'''

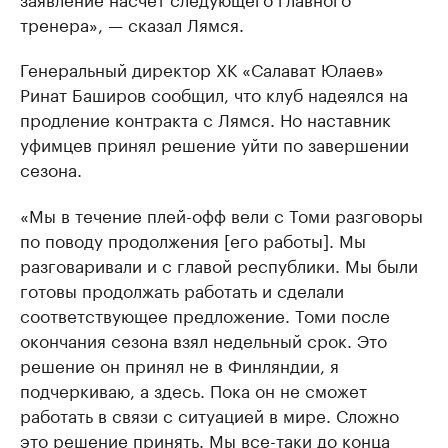
тренера», — сказал Лямся.
Генеральный директор ХК «Салават Юлаев»
Ринат Баширов сообщил, что клуб надеялся на
продление контракта с Лямся. Но наставник
уфимцев принял решение уйти по завершении
сезона.
«Мы в течение плей-офф вели с Томи разговоры
по поводу продолжения [его работы]. Мы
разговаривали и с главой республики. Мы были
готовы продолжать работать и сделали
соответствующее предложение. Томи после
окончания сезона взял недельный срок. Это
решение он принял не в Финляндии, я
подчеркиваю, а здесь. Пока он не сможет
работать в связи с ситуацией в мире. Сложно
это решение принять. Мы все-таки до конца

'''

◆ WHAT THE EXERCISE ASKS ◆
Keep every word of the records and none of the pictures when you print them again.

◆ OUTPUT FOR THIS TASK ◆
тренера», — сказал Лямся.
Генеральный директор ХК «Салават Юлаев»
Ринат Баширов сообщил, что клуб надеялся на
продление контракта с Лямся. Но наставник
уфимцев принял решение уйти по завершении
сезона.
«Мы в течение плей-офф вели с Томи разговоры
по поводу продолжения [его работы]. Мы
разговаривали и с главой республики. Мы были
готовы продолжать работать и сделали
соответствующее предложение. Томи после
окончания сезона взял недельный срок. Это
решение он принял не в Финляндии, я
подчеркиваю, а здесь. Пока он не сможет
работать в связи с ситуацией в мире. Сложно
это решение принять. Мы все-таки до конца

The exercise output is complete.